Since all points of the space coordinates are a relative value, the value of a single coordinate is not significant. So the reconstruction accuracy is evaluated by the space distance between two points. For each of the two models in Figure 8, five groups of random point distances are calculated by the space coordinates from the 3D models. The true value between two points is measured by two steel rules and an angle measuring instrument relying on triangulation principle. The measurement results are shown in Table 1.

All of the errors from Table 1 are less than 1 cm, and the relative error is less than 10%.

In Section 3.2, we use a 3D model stitching method to reconstruct a large and integrated scene using several 3D models from different perspective views. With different rotation and displacement parameters, we can stitch all the 3D models together for providing a large range of 3D view. The stitched result is shown in Figure 9. We can observe that the 3D scene can be displayed from any perspective. In Figure 9, four representative views are demonstrated. Because all the points in this model have 3D spatial information, the model not only can be preserved, but also enables to provide precise geometry information for reproduction.

During the 3D reconstruction process, the most time consuming procedure is Delaunay triangulation. The original point cloud has 1257305 points; the computation speed is too slow that is impossible to calculate. After point reduction and clustering, only 41649 points are preserved, and the 3D reconstruct process spends about half an hour.

5. Conclusion

An effective automatic 3D reconstruction method using PFCPMS has been proposed. The method has been tested on the 172 cave in Mogao Grottoes and compared with the 3D model scanning by laser. It indicated that the proposed method is effective to reconstruct a 3D scene with a low-cost four-camera photographic measurement system.

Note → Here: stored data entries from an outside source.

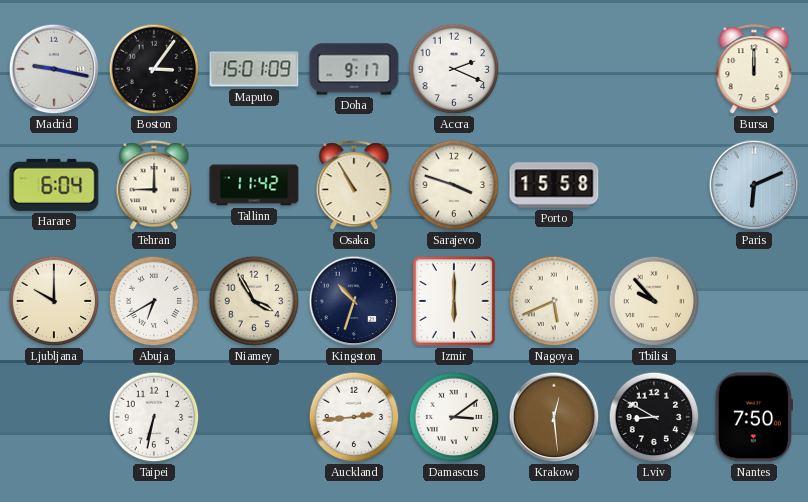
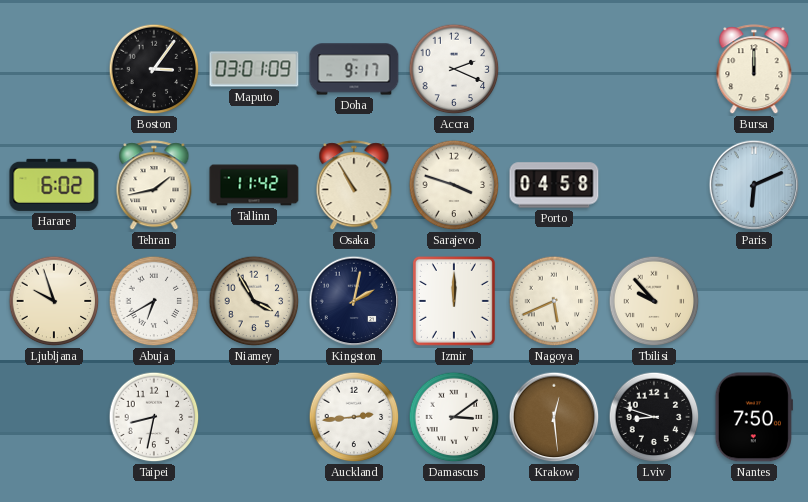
Madrid: 9:17 -> none
Maputo: 15:01 -> 03:01
Harare: 6:04 -> 6:02
Tehran: 9:00 -> 1:43
Porto: 15:58 -> 04:58
Ljubljana: 10:00 -> 9:57
Kingston: 10:33 -> 2:02
Izmir: 6:00 -> 12:00
Taipei: 6:32 -> 8:32
Lviv: 8:50 -> 8:48
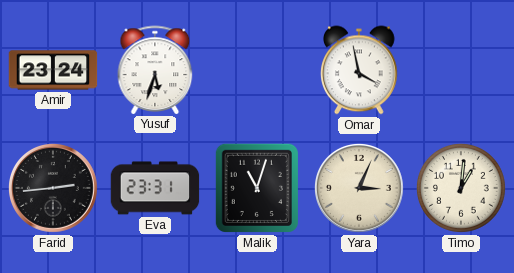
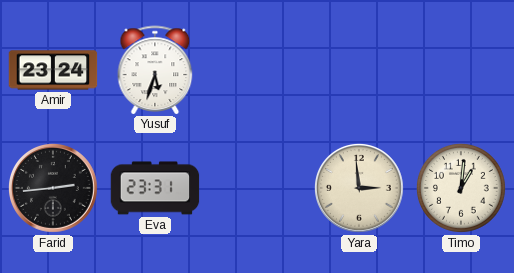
Omar: 3:58 -> none
Malik: 11:03 -> none
Yara: 3:04 -> 2:59
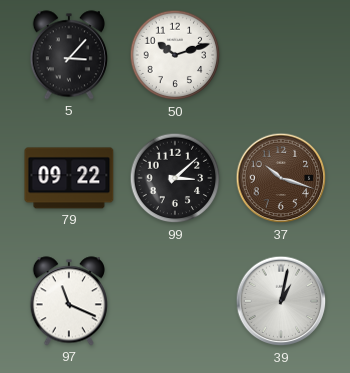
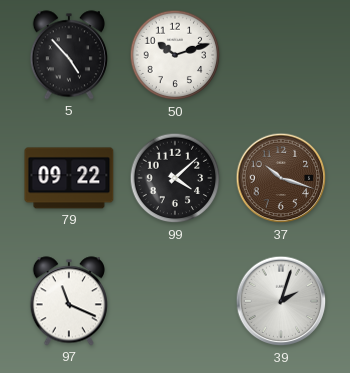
5: 3:07 -> 4:53
99: 3:08 -> 4:08
39: 1:02 -> 2:03
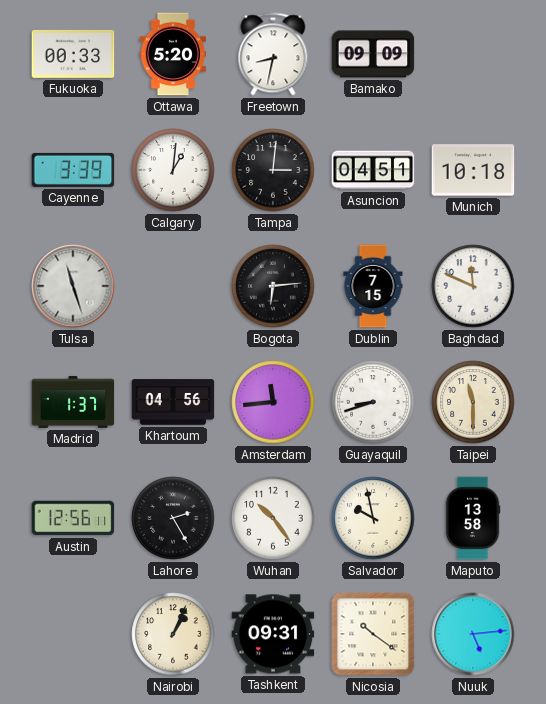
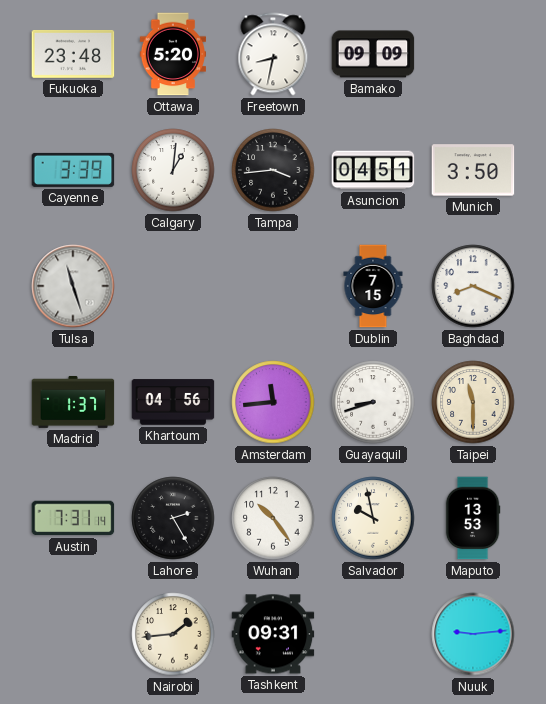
Fukuoka: 00:33 -> 23:48
Tampa: 3:01 -> 3:44
Munich: 10:18 -> 3:50
Bogota: 6:14 -> none
Baghdad: 11:49 -> 8:19
Austin: 12:56 -> 7:31
Maputo: 13:58 -> 13:53
Nairobi: 1:04 -> 1:44
Nicosia: 10:21 -> none
Nuuk: 5:14 -> 9:14
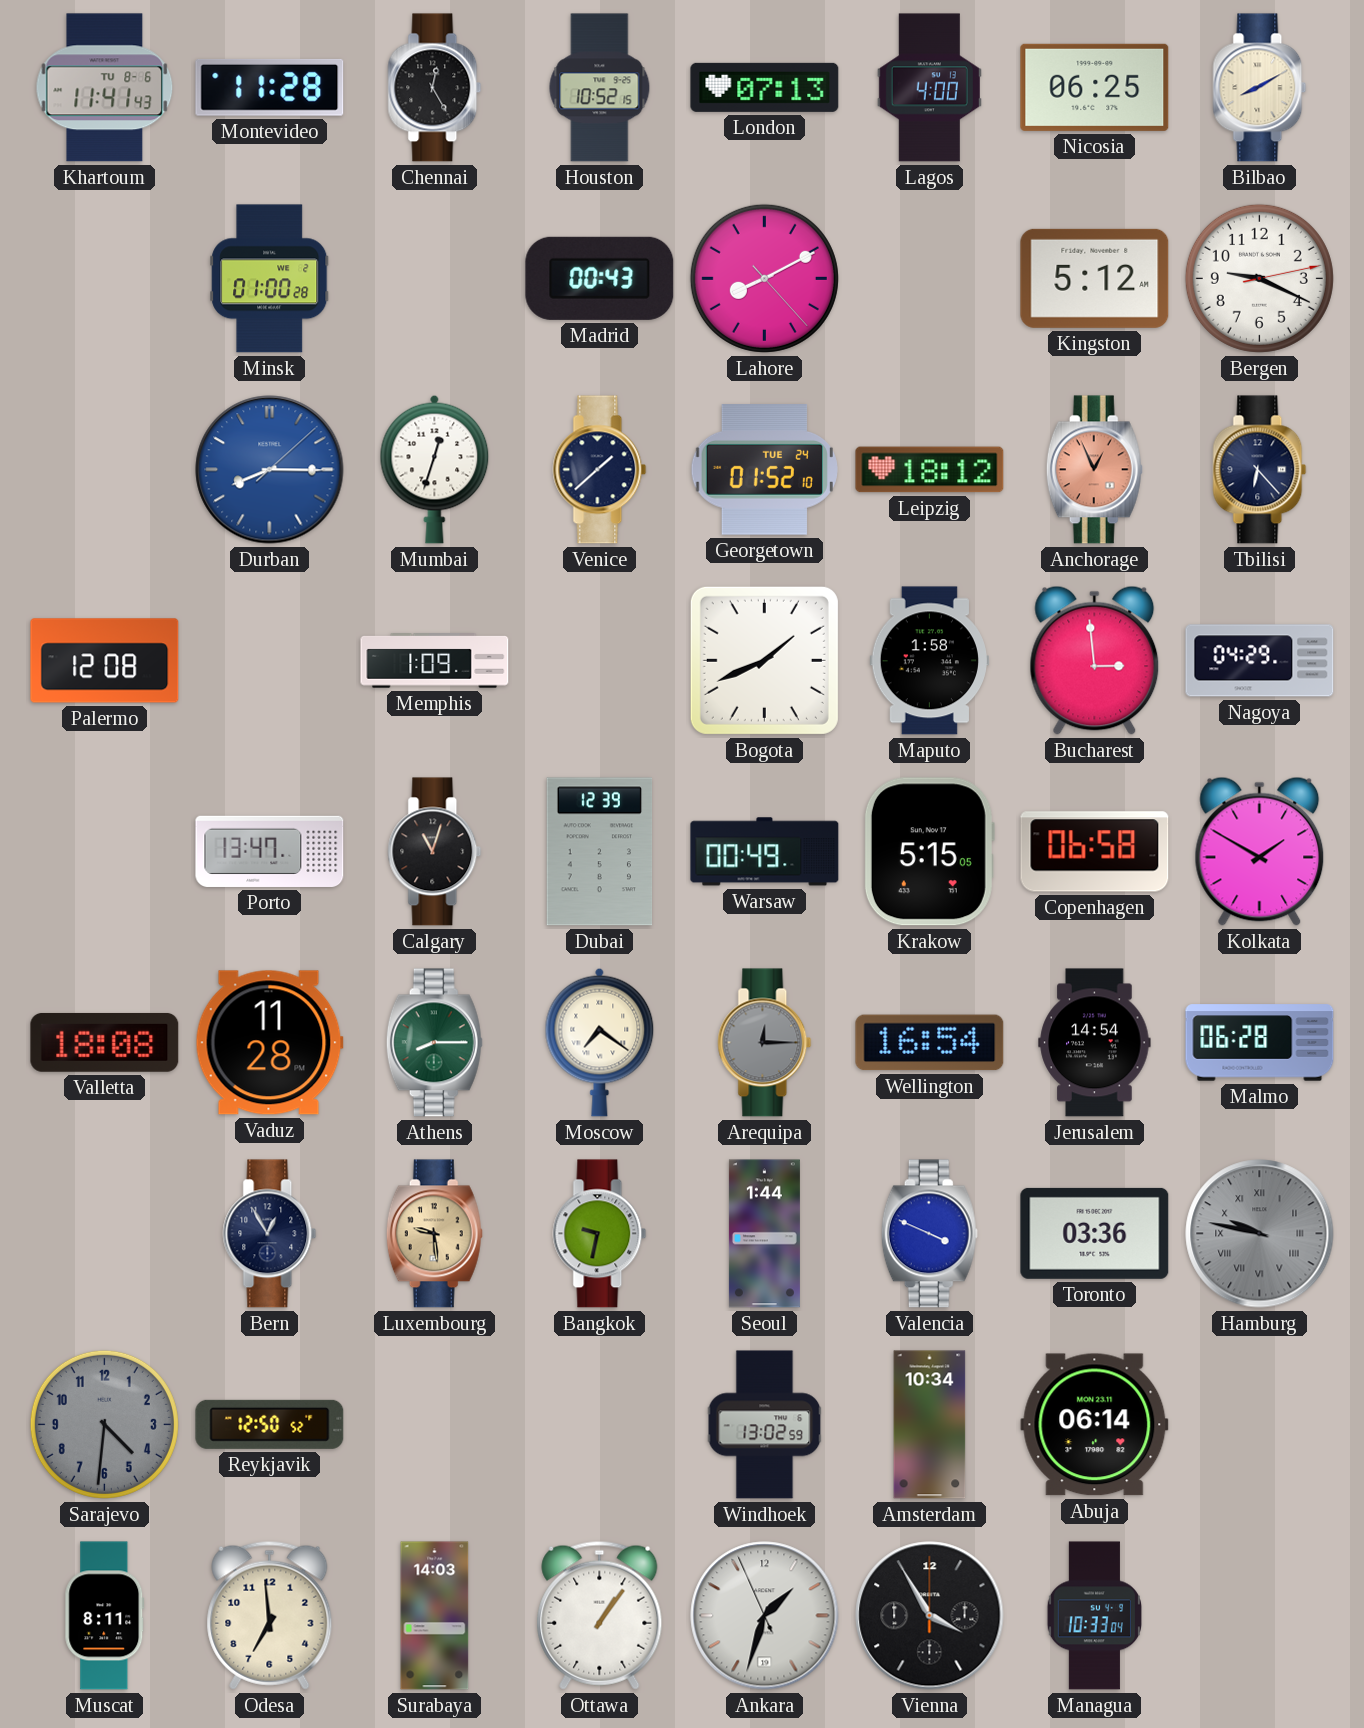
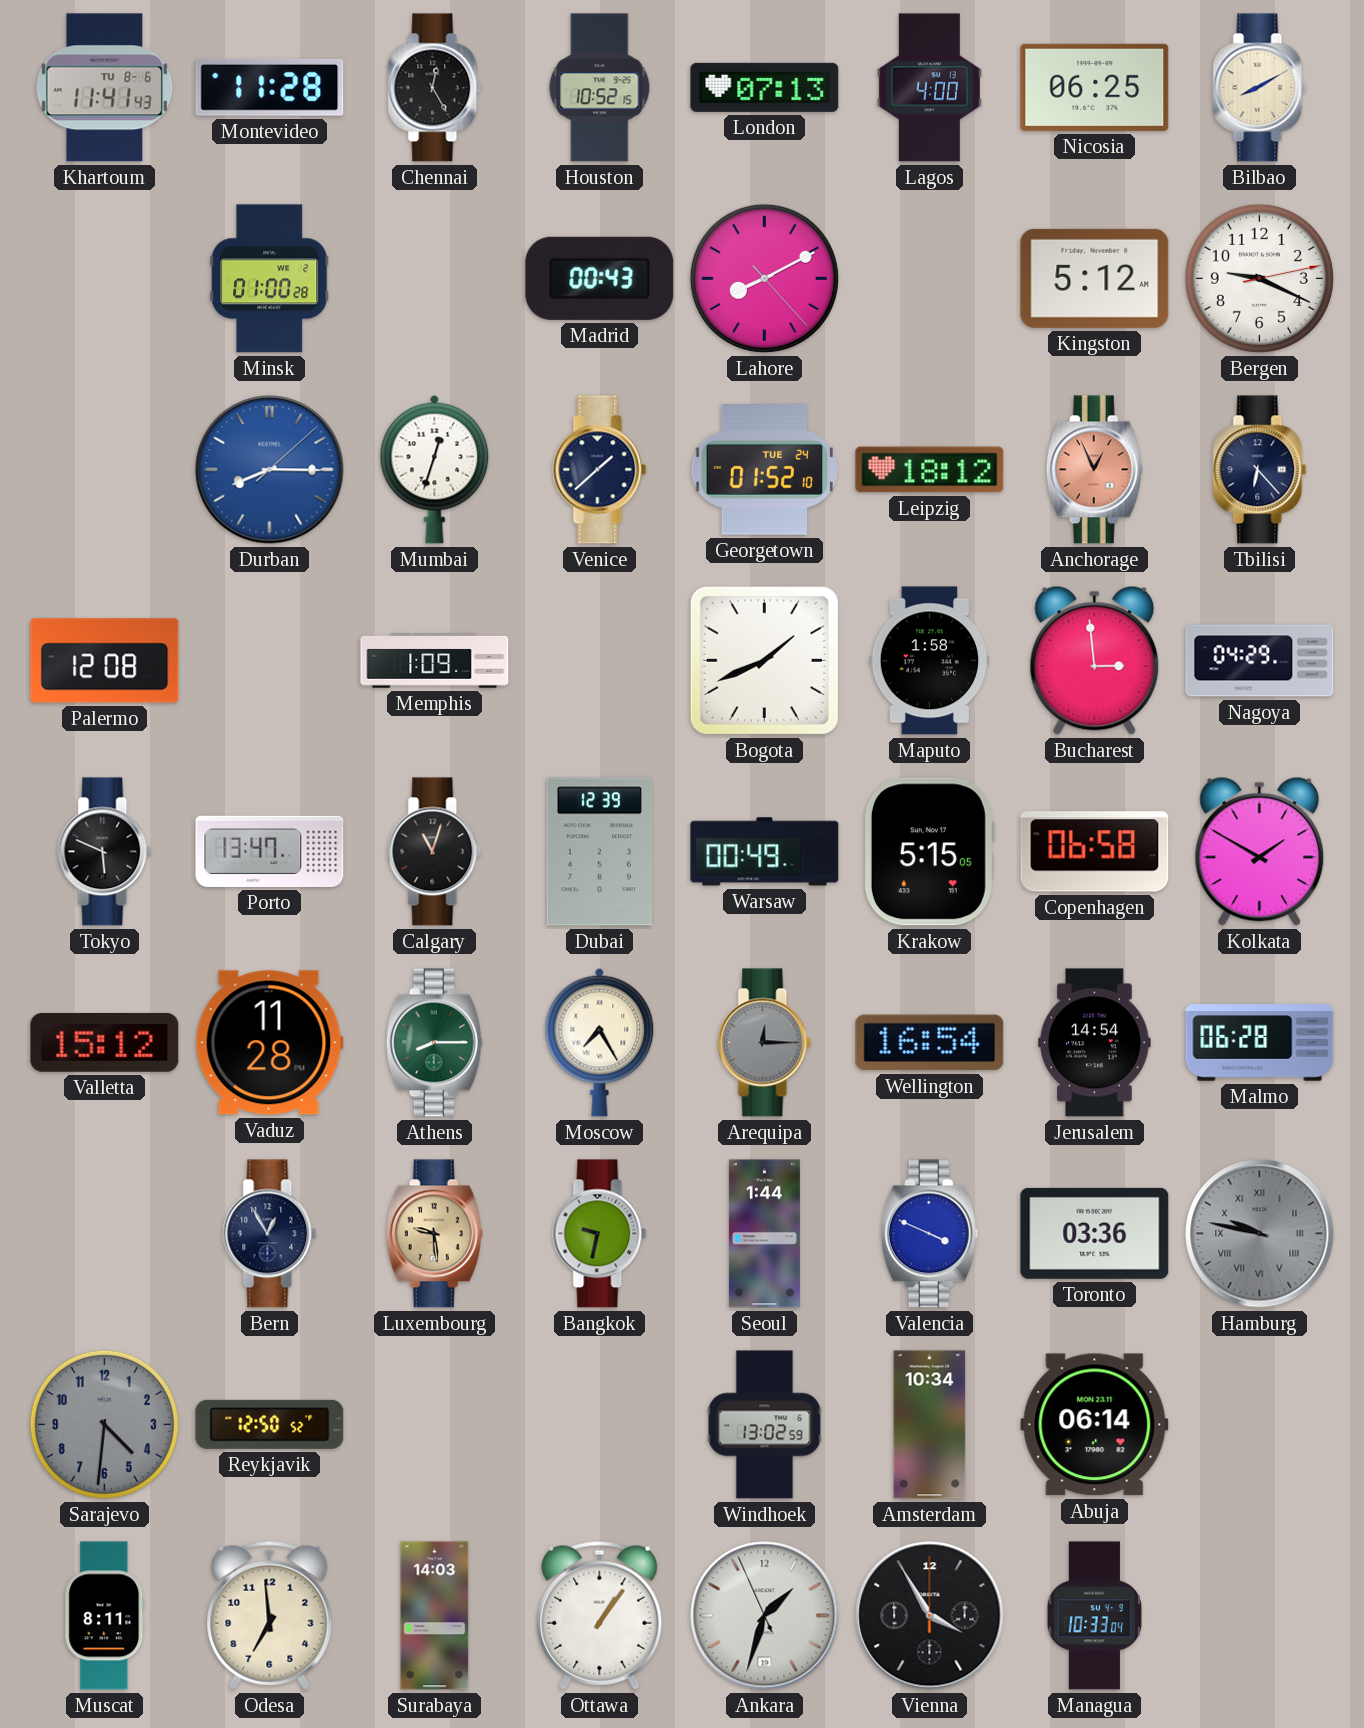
Tokyo: none -> 5:49
Valletta: 18:08 -> 15:12
Moscow: 7:21 -> 7:25
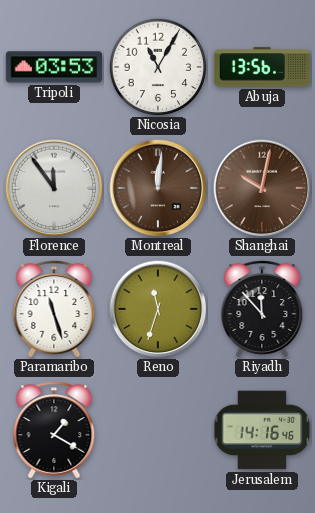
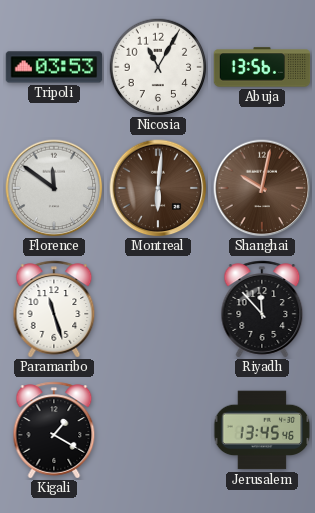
Florence: 11:54 -> 11:51
Montreal: 12:01 -> 6:01
Reno: 11:33 -> none
Jerusalem: 14:16 -> 13:45
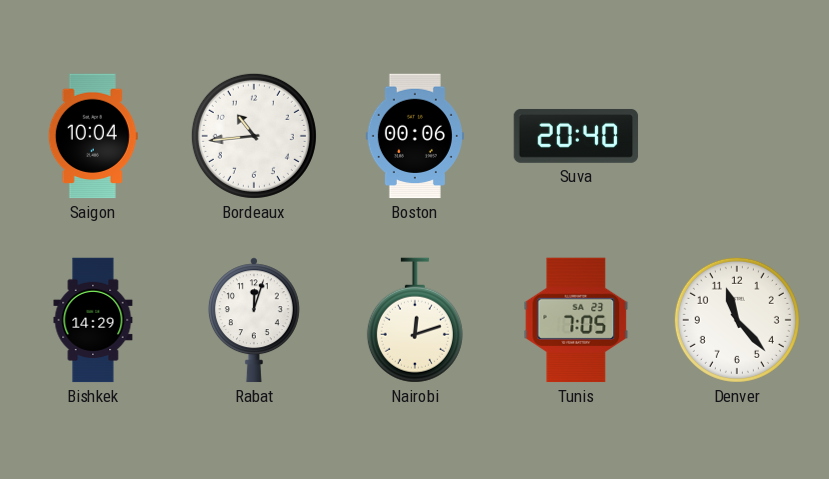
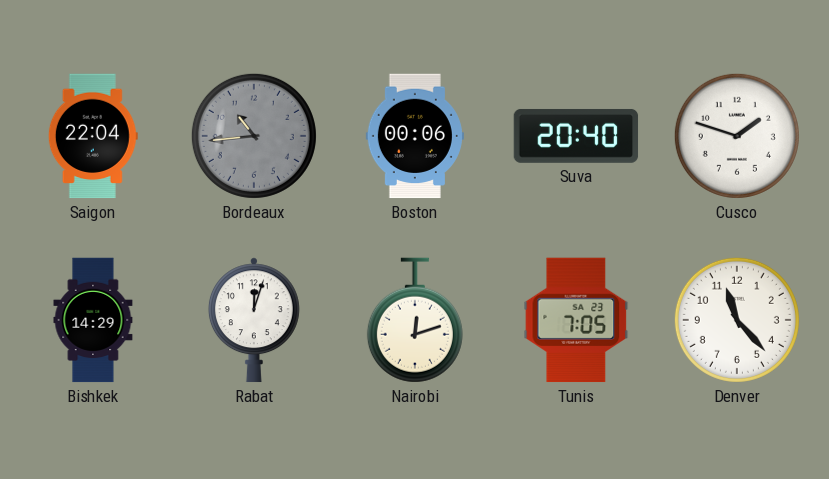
Saigon: 10:04 -> 22:04
Bordeaux dial: white -> grey
Cusco: none -> 1:48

The limitation of the system is that no good quantitative evaluation standard has been developed. A rough idea is evaluated performance by LIDAR scans. But the cost is so high that is against our design philosophy. Future research is to investigate an appropriate method.

Conflict of Interests

The authors declare that there is no conflict of interests regarding the publication of this paper.


The authors are grateful to the anonymous reviewers for their comments, which have helped them to greatly improve this paper. This project is supported by the 973 Program (2012CB725301), the Nature Science Foundation of Hubei Province of China (2015CFC770), and the Science and Technology Foundation of the Department of Education of Hubei Province (Q20152701), and the National Nature ScienceFoundation of China (61471161).